I'm really excited about the idea of having a dog, but I'm completely terrified that my husband might be violent with it, just like my dad was. Because I don't deal with anger well, I don't know how to evaluate the likelihood of this happening.

What should I do? Should we go back to the therapist before we get a dog so that we have some help talking about this? Am I being unreasonably worried? My husband is different enough from my Dad, that I really think this couldn't happen -- but I can't be sure. Do I have to be sure, given the small (I think) likelihood? Is anyone really sure that their spouse won't abuse a pet? I mean, is this even a consideration for most people?

Other details: We do not have kids and are not going to. We probably won't have any other pets except the dog. If we don't get a dog, we will probably get a cat, even though that's not our preference right now. Dog would be an adult rescue, not a puppy, and I won't adopt a dog that isn't crate- and house-trained already.
posted by anonymous to Pets & Animals (33 answers total) 2 users marked this as a favorite
What should I do? Should we go back to the therapist before we get a dog so that we have some help talking about this?

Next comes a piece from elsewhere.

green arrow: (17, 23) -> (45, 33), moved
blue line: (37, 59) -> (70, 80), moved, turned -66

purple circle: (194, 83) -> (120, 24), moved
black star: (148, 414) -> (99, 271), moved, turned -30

Honestly, I think you should still be going anyway- not, perhaps, as often as before, but certainly to check in. It sounds like your husband has made progress, but I think you should maintain a relationship with the therapist for reasons exactly like this. And if he really has changed he won't blame you for wanting to do that.
posted by showbiz_liz at 7:47 AM on December 9, 2011 [7 favorites]

Please do not bring a dog into this situation. He needs to work out his issues before you potentially give him a target (or victim) of his anger.
posted by amazingstill at 7:48 AM on December 9, 2011 [19 favorites]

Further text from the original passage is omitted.